Taking on the wife’s name or surname after marriage seems like a positive step. but how big a difference does it really make?
Dear ol’ William Shakespeare once said ‘What’s in a name?’ Had he been around to see the hullabaloo created around Anand Ahuja, now Anand S. Ahuja’s name change, he would have grabbed a quill and frantically scratched out the question. The latest high-profile wedding in tinsel town set tongues wagging not just because it saw the ever stylish Sonam Kapoor tie the knot with her fashion forward beau, Anand Ahuja. It was the post-nuptial name changing that created an uproar. While Sonam K. Ahuja was initially criticised by some sections for taking on her husband’s surname, Anand was looked at in a new light. Here was a man who had done the unthinkable: he added his wife’s name to his on Instagram. While it is something that makes one bat an eyelid, Anand isn’t the only gentleman to have made the unorthodox move.
Abhishek Dave, an overseas education consultant, reveals that after his marriage in 2016, he too added his wife’s name, Shweta, after his name on Facebook. When quizzed about the reason behind the move, he says, “Back then I did it in the heat of the moment, but then I felt like keeping it. Actually my wife added my surname on Facebook first and I thought it unfair that only women change their names. We’re sharing our life rather than me taking over hers. That’s why I felt like doing it.” The 29-year-old says his friends have largely been supportive and appreciative of his decision. However, neither he, nor his wife, have legally altered their names. Abhishek says he wouldn’t mind taking on his wife’s name legally, but is hesitant to do so because of the tremendous paperwork involved.
So, does this amount to mere tokenism then? After all, women have been changing their names legally for generations. Activist and lawyer, Abha Singh, feels that in order to make a substantial impact on society, men should go the distance and add their wives surnames legally. Just a social media-driven change isn’t enough. “Legally adding your wife’s surname would help her retain her maiden name and identity. What happens post marriage is that women not only take on their husband’s surname, but his name too. So the woman’s family name is completely lost.” Abha feels that retaining the woman’s maiden name after marriage would help change the ‘ladki toh paraya dhan hai’ mindset. “The girls’ parents would feel that their legacy too would continue. Maybe this will help reduce the pressure of having a male child. If practiced on a wider scale, this practice could prove to be a great leveller in the long run,” says Abha.
Author Kiran Manral is less severe in her view of the situation. She says, “Getting names changed legally is a big hassle in this country. So it’s really a person’s individual call. Let’s appreciate the tokenism, if we’re calling it tokenism. Or let’s just appreciate the gesture.
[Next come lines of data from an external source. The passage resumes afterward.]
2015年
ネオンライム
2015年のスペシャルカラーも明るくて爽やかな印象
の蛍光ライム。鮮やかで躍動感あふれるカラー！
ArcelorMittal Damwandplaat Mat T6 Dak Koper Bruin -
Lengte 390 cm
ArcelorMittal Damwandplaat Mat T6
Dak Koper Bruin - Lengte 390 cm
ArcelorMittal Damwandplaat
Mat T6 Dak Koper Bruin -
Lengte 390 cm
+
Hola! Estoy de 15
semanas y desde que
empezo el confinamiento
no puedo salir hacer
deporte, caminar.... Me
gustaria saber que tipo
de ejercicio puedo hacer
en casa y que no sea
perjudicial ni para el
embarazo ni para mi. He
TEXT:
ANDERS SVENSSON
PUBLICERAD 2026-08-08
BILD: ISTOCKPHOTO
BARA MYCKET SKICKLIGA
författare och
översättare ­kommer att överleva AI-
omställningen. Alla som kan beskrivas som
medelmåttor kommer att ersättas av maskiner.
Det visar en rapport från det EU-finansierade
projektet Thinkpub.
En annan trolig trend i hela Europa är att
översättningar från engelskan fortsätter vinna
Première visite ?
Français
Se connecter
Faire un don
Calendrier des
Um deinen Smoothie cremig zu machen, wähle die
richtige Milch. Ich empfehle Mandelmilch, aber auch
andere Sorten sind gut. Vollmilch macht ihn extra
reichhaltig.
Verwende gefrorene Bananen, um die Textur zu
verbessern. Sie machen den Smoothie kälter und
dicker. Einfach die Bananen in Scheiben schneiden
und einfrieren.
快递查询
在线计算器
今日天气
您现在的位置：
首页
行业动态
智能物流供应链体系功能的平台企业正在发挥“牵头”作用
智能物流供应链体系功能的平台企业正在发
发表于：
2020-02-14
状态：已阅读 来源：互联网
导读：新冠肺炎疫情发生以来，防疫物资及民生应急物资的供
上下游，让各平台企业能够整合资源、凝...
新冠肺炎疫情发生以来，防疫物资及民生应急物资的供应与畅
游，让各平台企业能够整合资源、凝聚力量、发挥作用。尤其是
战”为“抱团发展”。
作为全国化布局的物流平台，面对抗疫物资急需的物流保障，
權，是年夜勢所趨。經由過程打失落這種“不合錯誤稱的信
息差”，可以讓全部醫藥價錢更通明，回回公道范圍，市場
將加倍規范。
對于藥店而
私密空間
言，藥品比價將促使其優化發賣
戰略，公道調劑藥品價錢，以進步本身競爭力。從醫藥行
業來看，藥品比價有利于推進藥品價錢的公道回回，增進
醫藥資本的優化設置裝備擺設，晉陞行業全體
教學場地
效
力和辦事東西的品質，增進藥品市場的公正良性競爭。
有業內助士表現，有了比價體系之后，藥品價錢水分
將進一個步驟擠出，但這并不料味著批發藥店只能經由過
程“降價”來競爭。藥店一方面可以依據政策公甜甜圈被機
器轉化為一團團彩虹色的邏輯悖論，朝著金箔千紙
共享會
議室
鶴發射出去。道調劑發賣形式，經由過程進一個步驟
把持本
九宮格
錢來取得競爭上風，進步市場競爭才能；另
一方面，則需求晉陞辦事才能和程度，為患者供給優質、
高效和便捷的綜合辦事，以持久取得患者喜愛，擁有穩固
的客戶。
These are not battles we are really fighting.” Explaining her viewpoint further, Kiran says, “These conversations around men adding their wives names happen in a very insulated, privileged, urban bubble. It’s a start but look at the kind of society we’re living in. A woman doesn’t even have the right to fall in love with someone from another religion. In our society, a woman’s right to agency is completely nullified, even when she is legally an adult. Our battles are much larger. Let’s not lose sight of the larger conversations that should be happening.”
This train of thought is echoed by academic Shiv Visvanathan, who believes that this equality and reciprocity between a husband and wife has to penetrate all sections of society and must exist in other areas of life as well. He says, “While it adds some value, I don’t know how substantial it is in a society like ours. Right now, this trend is trapped in a few small enclaves where men and women do understand each other. Equality has to be reflected in wider areas, like within the structure of the family, within the sharing of responsibilities, within law. It has to be expressed in the nature of everyday relationships.”
So guys, if you are planning on adding your wife’s name or surname after marriage, kudos to you. But if you want to be a real instrument of change, something simple, but thoughtful like dividing household chores is just as powerful and important a move.